Now, at first, the difference doesn’t look like much. In fact, the only differences symbolically between (1) and (2) are subscript $i\text{‘s}$ on the $b$ and $a\text{‘s}$. However, if we can move past just thinking about the symbols and look at what is happening we will see that this way of thinking helps our understanding of what is going on. Now we are solving for the entire $b$ vector in one “swoop”.
Matrix Multiplication
Now matrix multiplication becomes a combination of matrix-vector multiplications. Given matrices $A$ and $B$ of sizes $m \times n$ and $n \times p$ respectively, the $j^{\text{th}}$ column of the product $AB$ is
\[\left(AB\right)_j = \left(\begin{matrix} \\ a_1 \\ \\ \end{matrix}\right)b_{1j} + \left(\begin{matrix} \\ a_2 \\ \\ \end{matrix}\right)b_{2j} + \cdots + \left(\begin{matrix} \\ a_n \\ \\ \end{matrix}\right)b_{nj}\]for $j = 1 \ldots p$. That is, each column of the product $AB$ is just a multiplication of the matrix $A$ by a column vector in $B$.
Inverting a Matrix
For the sake of completeness, we mention that the inverse of a square $m \times m$ matrix $A$ is a square matrix $Z$ (necessarily of the same size) such that
\[AZ=I\]where
\[I = \left( \begin{matrix} 1 & 0 &\cdots &&& 0 \\ 0 & 1 & 0 & && \vdots \\ \vdots & 0 & \ddots&&\\ & \vdots & &&&0\\ 0 & 0 & 0 & \cdots &&1\\ \end{matrix}\right)\]is the identity matrix. Then, without going into all the details of the equivalent conditions that a matrix being invertible implies we just state that if $A$ is invertible than the columns of $A$ span the space $\mathbb{C}^m$. That is, we can represent any vector in $\mathbb{C}^m$ as a linear combination of the columns of $A$. Specifically, if we identify the $j^{\text{th}}$ standard basis vector (i.e a one in the $j^{\text{th}}$ entry and zero elsewhere) by $e_j$. Then we can write
\[e_j = \sum_{j = 1}^m a_{j}z_j\]Since we can do this for all $j = 1,\ldots, m$ we see that the coefficients $z_j$ taken together form an expansion of the $e_j$ in the basis formed by the columns of $A$.
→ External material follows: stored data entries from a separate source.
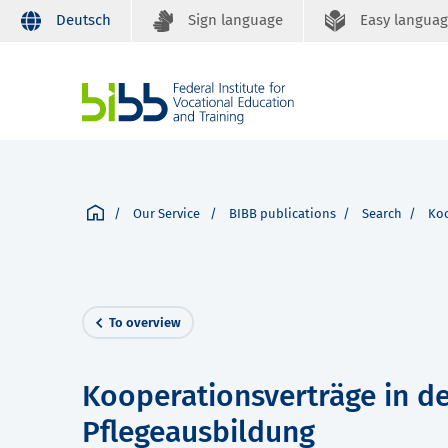
Deutsch
Sign language
Easy langua
Our Service
BIBB publications
Search
Koo
To overview
Kooperationsverträge in de
Pflegeausbildung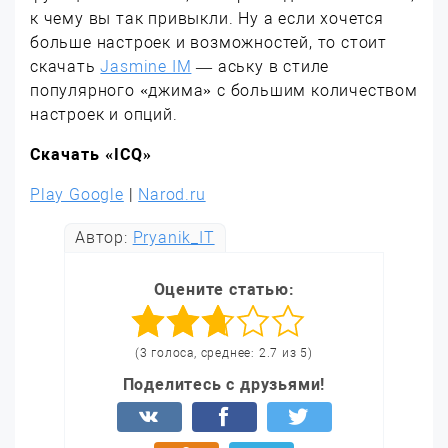
к чему вы так привыкли. Ну а если хочется
больше настроек и возможностей, то стоит
скачать
Jasmine IM
— аську в стиле
популярного «джима» с большим количеством
настроек и опций.
Скачать «ICQ»
Play Google
|
Narod.ru
Автор:
Pryanik_IT
Оцените статью:
(3 голоса, среднее: 2.7 из 5)
Поделитесь с друзьями!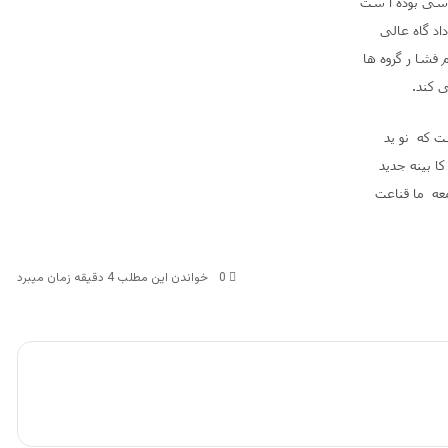
ا سی بوده ا ست
اد گاه عالی
 فشا ر گروه ها
ی کند
.
ت که نو ید
ا بینه جدید
عه ما قناعت
0
خواندن این مطلب 4 دقیقه زمان میبرد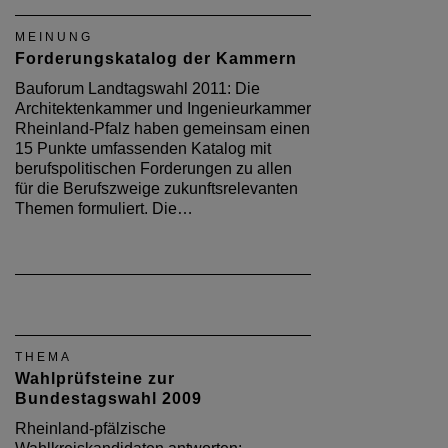
MEINUNG
Forderungskatalog der Kammern
Bauforum Landtagswahl 2011: Die
Architektenkammer und Ingenieurkammer
Rheinland-Pfalz haben gemeinsam einen
15 Punkte umfassenden Katalog mit
berufspolitischen Forderungen zu allen
für die Berufszweige zukunftsrelevanten
Themen formuliert. Die…
THEMA
Wahlprüfsteine zur
Bundestagswahl 2009
Rheinland-pfälzische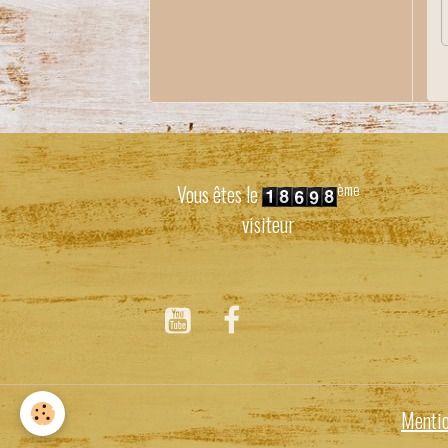
ème
Vous êtes le
visiteur
Mentio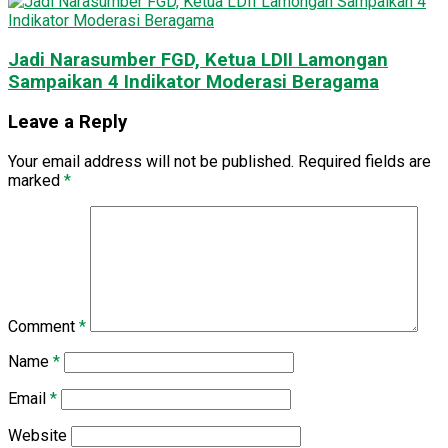
Jadi Narasumber FGD, Ketua LDII Lamongan
Sampaikan 4 Indikator Moderasi Beragama
Leave a Reply
Your email address will not be published.
Required fields are
marked
*
Comment
*
Name
*
Email
*
Website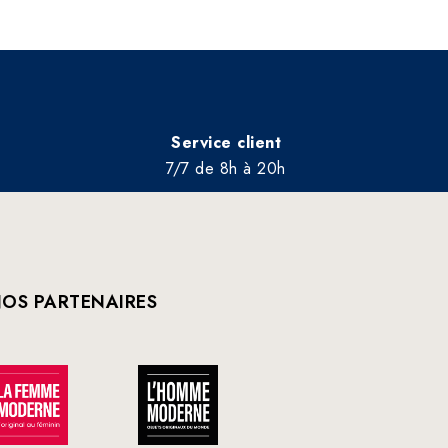
Service client
7/7 de 8h à 20h
OS PARTENAIRES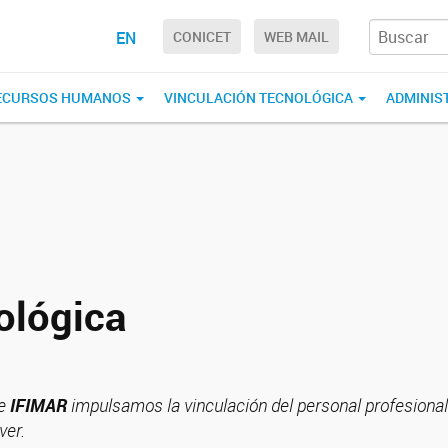
EN
CONICET
WEB MAIL
ECURSOS HUMANOS
VINCULACIÓN TECNOLÓGICA
ADMINIS
ológica
de
IFIMAR
impulsamos la vinculación del personal profesional
ver.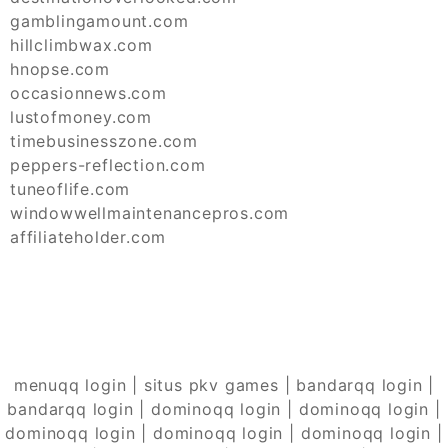
gamblingamount.com
hillclimbwax.com
hnopse.com
occasionnews.com
lustofmoney.com
timebusinesszone.com
peppers-reflection.com
tuneoflife.com
windowwellmaintenancepros.com
affiliateholder.com
menuqq login
|
situs pkv games
|
bandarqq login
|
bandarqq login
|
dominoqq login
|
dominoqq login
|
dominoqq login
|
dominoqq login
|
dominoqq login
|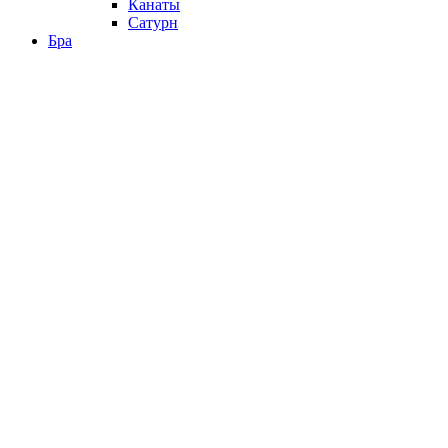
Канаты
Сатурн
Бра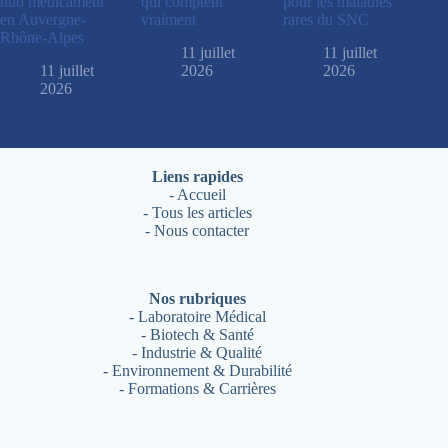
hub médicament
qui comptent
pour les maladies
en Auvergne-
vraiment
rares du SNC
Rhône-Alpes
11 juillet
11 juillet
11 juillet
2026
2026
2026
Liens rapides
-
Accueil
-
Tous les articles
-
Nous contacter
Nos rubriques
-
Laboratoire Médical
-
Biotech & Santé
-
Industrie & Qualité
-
Environnement & Durabilité
-
Formations & Carrières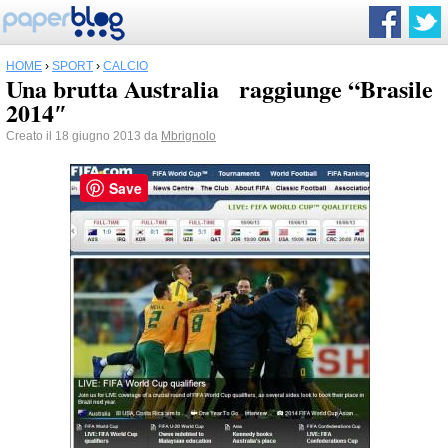
HOME
›
SPORT
›
CALCIO
Una brutta Australia raggiunge “Brasile
2014″
Creato il 18 giugno 2013 da
Mbrignolo
Save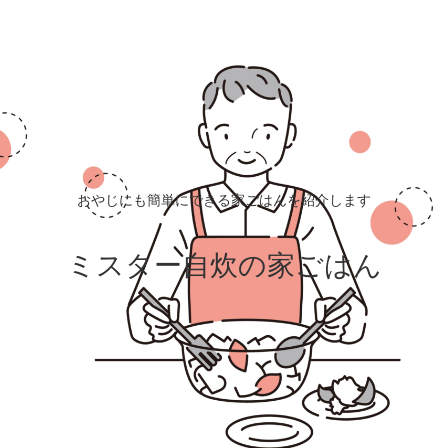
おやじにも簡単にできる家ごはんを紹介します
ミスター自炊の家ごはん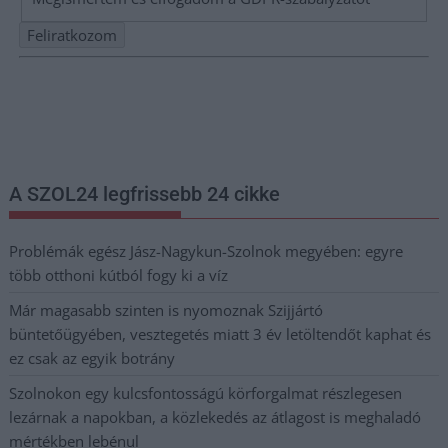
Nem szeretne lemaradni semmiről? Csak egy kattintás, és hírlevelünk a
legfrissebb információkkal és exkluzív tartalmakkal hétről hétre
postaládájába érkezik!
A SZOL24 legfrissebb 24 cikke
Problémák egész Jász-Nagykun-Szolnok megyében: egyre
több otthoni kútból fogy ki a víz
Már magasabb szinten is nyomoznak Szijjártó
büntetőügyében, vesztegetés miatt 3 év letöltendőt kaphat és
ez csak az egyik botrány
Szolnokon egy kulcsfontosságú körforgalmat részlegesen
lezárnak a napokban, a közlekedés az átlagost is meghaladó
mértékben lebénul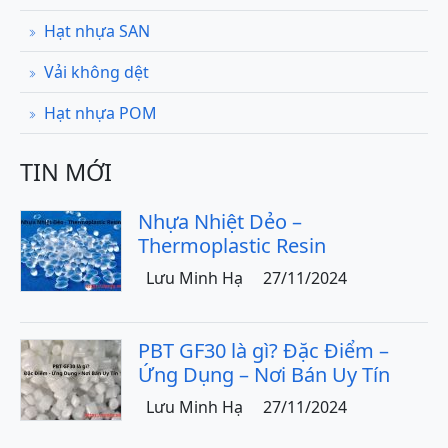
Hạt nhựa SAN
Vải không dệt
Hạt nhựa POM
TIN MỚI
Nhựa Nhiệt Dẻo –
Thermoplastic Resin
Lưu Minh Hạ
27/11/2024
PBT GF30 là gì? Đặc Điểm –
Ứng Dụng – Nơi Bán Uy Tín
Lưu Minh Hạ
27/11/2024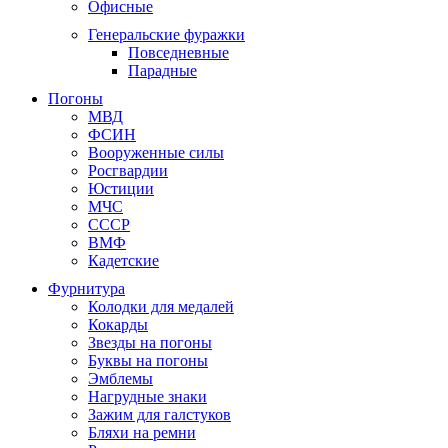
Офисные
Генеральские фуражки
Повседневные
Парадные
Погоны
МВД
ФСИН
Вооруженные силы
Росгвардии
Юстиции
МЧС
СССР
ВМФ
Кадетские
Фурнитура
Колодки для медалей
Кокарды
Звезды на погоны
Буквы на погоны
Эмблемы
Нагрудные знаки
Зажим для галстуков
Бляхи на ремни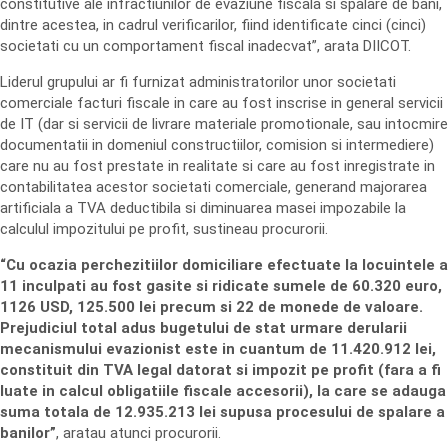
constitutive ale infractiunilor de evaziune fiscala si spalare de bani,
dintre acestea, in cadrul verificarilor, fiind identificate cinci (cinci)
societati cu un comportament fiscal inadecvat”, arata DIICOT.
Liderul grupului ar fi furnizat administratorilor unor societati
comerciale facturi fiscale in care au fost inscrise in general servicii
de IT (dar si servicii de livrare materiale promotionale, sau intocmire
documentatii in domeniul constructiilor, comision si intermediere)
care nu au fost prestate in realitate si care au fost inregistrate in
contabilitatea acestor societati comerciale, generand majorarea
artificiala a TVA deductibila si diminuarea masei impozabile la
calculul impozitului pe profit, sustineau procurorii.
“Cu ocazia perchezitiilor domiciliare efectuate la locuintele a
11 inculpati au fost gasite si ridicate sumele de 60.320 euro,
1126 USD, 125.500 lei precum si 22 de monede de valoare.
Prejudiciul total adus bugetului de stat urmare derularii
mecanismului evazionist este in cuantum de 11.420.912 lei,
constituit din TVA legal datorat si impozit pe profit (fara a fi
luate in calcul obligatiile fiscale accesorii), la care se adauga
suma totala de 12.935.213 lei supusa procesului de spalare a
banilor”
, aratau atunci procurorii.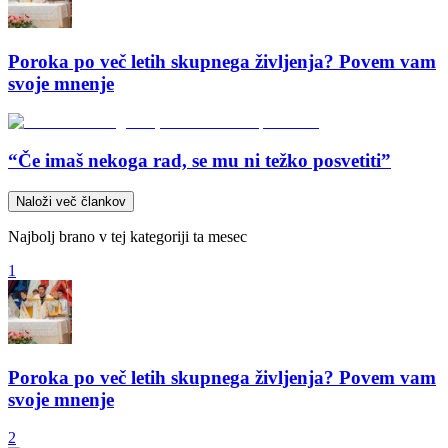
Poroka po več letih skupnega življenja? Povem vam
svoje mnenje
“Če imaš nekoga rad, se mu ni težko posvetiti”
Naloži več člankov
Najbolj brano v tej kategoriji ta mesec
1
Poroka po več letih skupnega življenja? Povem vam
svoje mnenje
2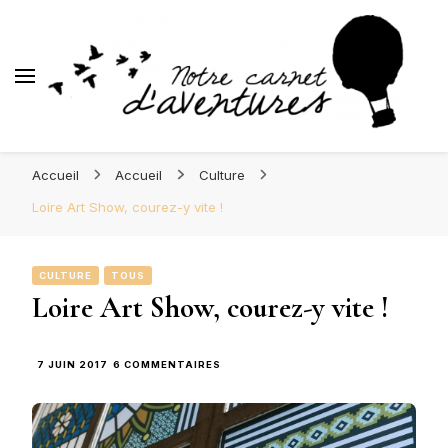
d'Aventures
Blog Orléans – Notre Carnet
Madame l'Amoureuse et Monsieur l'Amoureux
d'Aventures
Accueil
Accueil
Culture
Loire Art Show, courez-y vite !
CULTURE
TOUS
Loire Art Show, courez-y vite !
SUR
7 JUIN 2017
6 COMMENTAIRES
LOIRE
ART
SHOW,
COUREZ-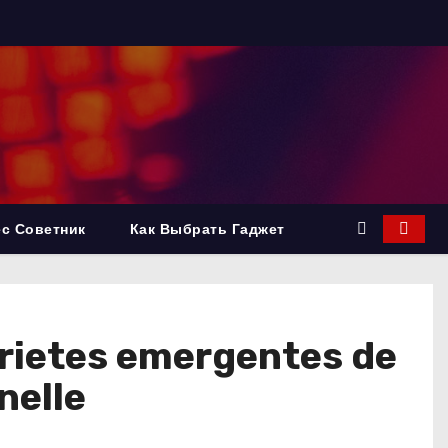
с Советник
Как Выбрать Гаджет
prietes emergentes de
nelle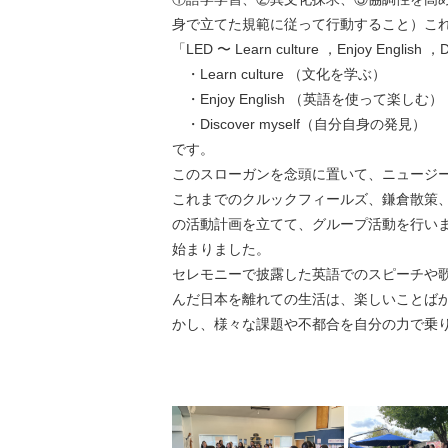
身で立てた規範に従って行動すること）こ
「LED 〜 Learn culture ，Enjoy English ，
・Learn culture （文化を学ぶ）
・Enjoy English （英語を使って楽しむ）
・Discover myself（自分自身の発見）
です。
このスローガンを念頭に置いて、ニュージ
これまでのクルックフィールズ、鎌倉散策
の活動計画を立てて、グループ活動を行い
始まりました。
セレモニーで披露した英語でのスピーチや
んだ日本を離れての生活は、楽しいことば
かし、様々な課題や不都合を自分の力で乗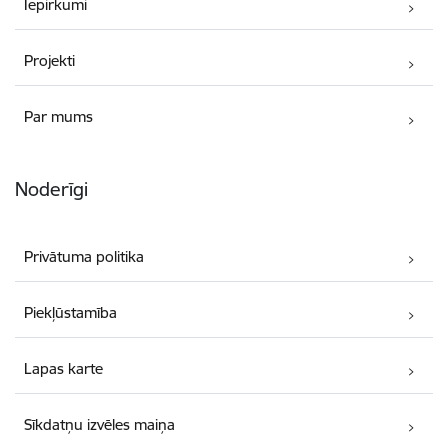
Iepirkumi
Projekti
Par mums
Noderīgi
Privātuma politika
Piekļūstamība
Lapas karte
Sīkdatņu izvēles maiņa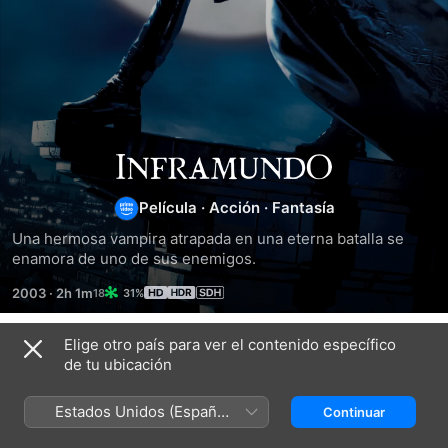
Underworld
Película
·
Acción
·
Fantasía
Una hermosa vampira atrapada en una eterna batalla se 
enamora de uno de sus enemigos.
2003
·
2h 1m
31%
Elige otro país para ver el contenido específico
Títulos relacionados
de tu ubicación
Inframundo:
Inframundo:
Inframundo
La
La
–
Estados Unidos (Español
Continuar
Evolución
Rebelión
El
México)
De
Despertar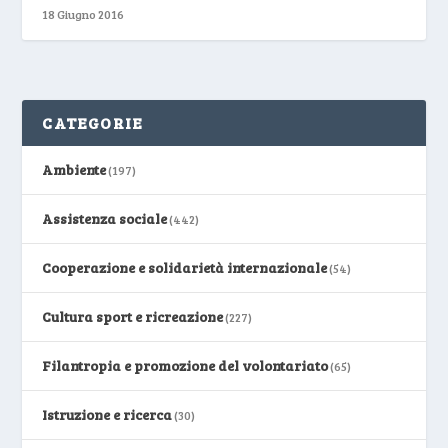
18 Giugno 2016
CATEGORIE
Ambiente
(197)
Assistenza sociale
(442)
Cooperazione e solidarietà internazionale
(54)
Cultura sport e ricreazione
(227)
Filantropia e promozione del volontariato
(65)
Istruzione e ricerca
(30)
This is the key of this section (indeed the entire post). Solving the system $Ax=b$ gives the expansion of the vector $b$ in the basis formed by the columns of $A$.
\[\begin{array}{ccc} Ax=b \text{}& \iff & x = A^{-1}b \\ \text{$b$ expanded in the standard basis}&&\text{The expansion of $b$}\\ &&\text{in the basis formed by the columns of $A$} \end{array}\]This mode of thinking also helps when we generalize to singular matrices. For instance, in least squares problems, you can pick a basis, with polynomial or Fourier terms say and compose your matrix $A$ with these columns. Then, given a vector $b$, when we solve $Ax=b$ we are finding the coefficients that best approximate that signal in your basis of choice.
Note
To end, I can mention that I have seen this type of thinking explained in Strang’s Introductory Linear Algebra book but I have not read it in depth. However, based on my knowledge of some of his other work, I’m confident that this book (with the corresponding class on MIT OCW) would be a great introduction to the subject from an applied point of view.